Le indagini promettevano importanti sviluppi ma un giorno il colonnello Angeli apprese dal sostituto procuratore Roberta Buzzolani che le intercettazioni venivano sospese. Il magistrato e l’ufficiale scambiarono parole pesanti e solo più tardi Angeli ricevette dal procuratore aggiunto del tempo, Giuseppe Pignatone, la notizia che l’indagine su Massimo Ciancimino veniva riaperta. Tutto questa accadeva in un momento di grandi frizioni sia a palazzo di giustizia sia al nucleo operativo dei carabinieri. Angeli ha parlato di forti divergenze sulle linee investigative tra lui e i suoi superiori, i colonnelli Giammarco Sottili e Francesco Gosciu.

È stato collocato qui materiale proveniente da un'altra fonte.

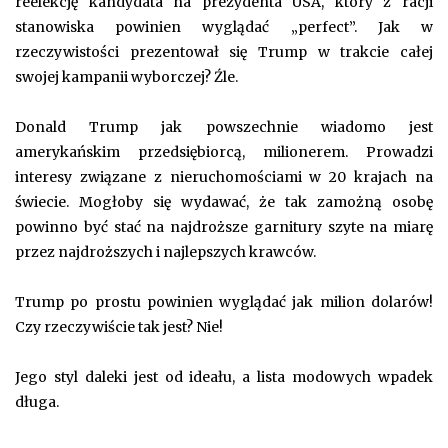
reelekcję kandydata na prezydenta USA, który z racji
stanowiska powinien wyglądać „perfect”. Jak w
rzeczywistości prezentował się Trump w trakcie całej
swojej kampanii wyborczej? Źle.
Donald Trump jak powszechnie wiadomo jest
amerykańskim przedsiębiorcą, milionerem. Prowadzi
interesy związane z nieruchomościami w 20 krajach na
świecie. Mogłoby się wydawać, że tak zamożną osobę
powinno być stać na najdroższe garnitury szyte na miarę
przez najdroższych i najlepszych krawców.
Trump po prostu powinien wyglądać jak milion dolarów!
Czy rzeczywiście tak jest? Nie!
Jego styl daleki jest od ideału, a lista modowych wpadek
długa.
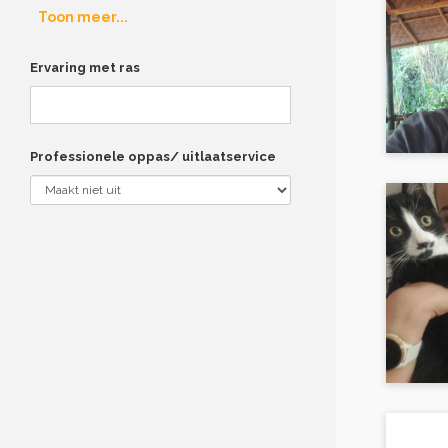
Toon meer...
Ervaring met ras
Professionele oppas/ uitlaatservice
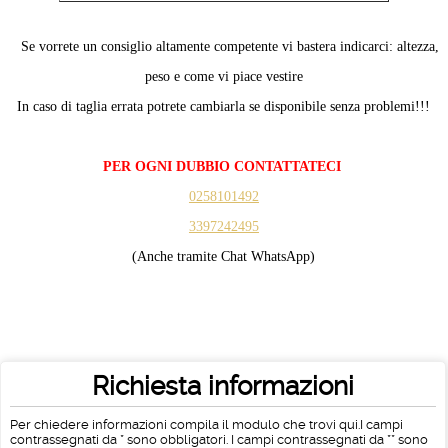
Se vorrete un consiglio altamente competente vi bastera indicarci: altezza,
peso e come vi piace vestire
In caso di taglia errata potrete cambiarla se disponibile senza problemi!!!
PER OGNI DUBBIO CONTATTATECI
0258101492
3397242495
(Anche tramite Chat WhatsApp)
Richiesta informazioni
Per chiedere informazioni compila il modulo che trovi qui.I campi
contrassegnati da * sono obbligatori. I campi contrassegnati da ** sono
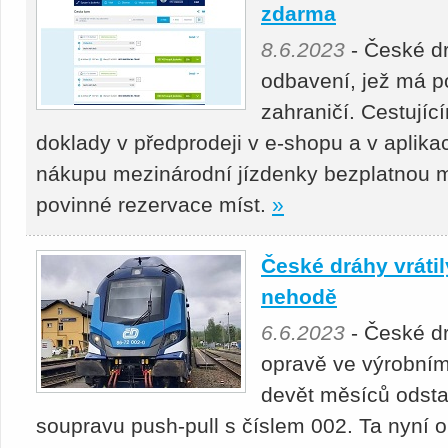
zdarma
8.6.2023
- České dr
odbavení, jež má p
zahraničí. Cestujícím
doklady v předprodeji v e-shopu a v aplikac
nákupu mezinárodní jízdenky bezplatnou m
povinné rezervace míst.
»
České dráhy vráti
nehodě
6.6.2023
- České dr
opravě ve výrobní
devět měsíců odsta
soupravu push-pull s číslem 002. Ta nyní o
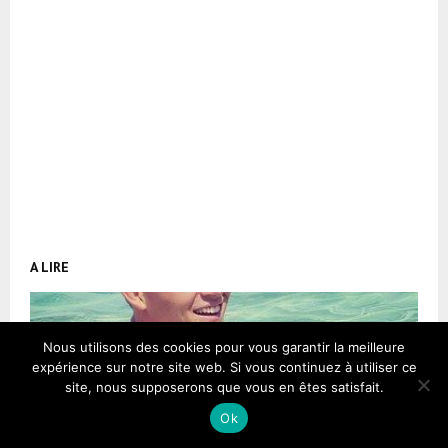
A LIRE
Nous utilisons des cookies pour vous garantir la meilleure
expérience sur notre site web. Si vous continuez à utiliser ce
site, nous supposerons que vous en êtes satisfait.
Ok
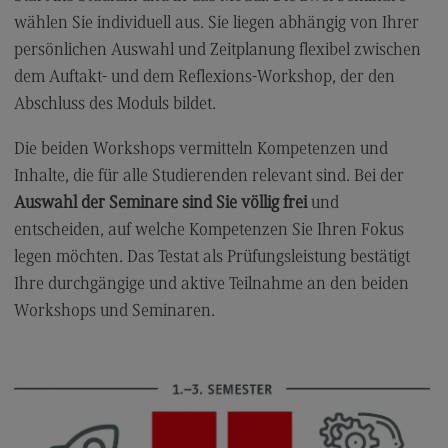
wählen Sie individuell aus. Sie liegen abhängig von Ihrer
General Business Management
persönlichen Auswahl und Zeitplanung flexibel zwischen
Modulangebot
dem Auftakt- und dem Reflexions-Workshop, der den
Berufsperspektiven
Abschluss des Moduls bildet.
Kontakt
Die beiden Workshops vermitteln Kompetenzen und
Governance Sozialer Arbeit
Inhalte, die für alle Studierenden relevant sind. Bei der
Auswahl der Seminare sind Sie völlig frei
und
Governance Sozialer Arbeit
entscheiden, auf welche Kompetenzen Sie Ihren Fokus
Modulangebot
legen möchten. Das Testat als Prüfungsleistung bestätigt
Berufsperspektiven
Ihre durchgängige und aktive Teilnahme an den beiden
Workshops und Seminaren.
Kontakt
Informatik
Informatik
Profil-O-Mat Informatik
(External link)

I contrasti esplosero anche durante la perquisizione in casa di Massimo Ciancimino e in un suo magazzino. Si cercava un assegno diretto a Silvio Berlusconi o proveniente da lui: ne aveva fatto cenno lo stesso Massimo Ciancimino. Dell’assegno non c’era traccia. Vennero trovati invece documenti di grande interesse tra cui una lettera dai toni “minacciosi” con cui Vito Ciancimino chiedeva a Berlusconi di avere a propria disposizione una rete televisiva, due dattiloscritti dell’ex sindaco (“Le mafie” e “La politica”) e un manoscritto intestato: “I carabinieri”. Angeli ha detto di avere informato subito il colonnello Gosciu che però gli disse di non sequestrare nulla perché era “documentazione falsa già in possesso dei magistrati”. Angeli decise di sequestrare lo stesso quelle carte e di fotocopiarle temendo che potessero “sparire”. Questo era il clima intossicato in cui, secondo Angeli, si conducevano le indagini su Massimo Ciancimino. Su molti dettagli però l’ufficiale ha dato versioni contrastanti con altre dichiarazioni e spesso ha risposto: “Non ricordo bene”.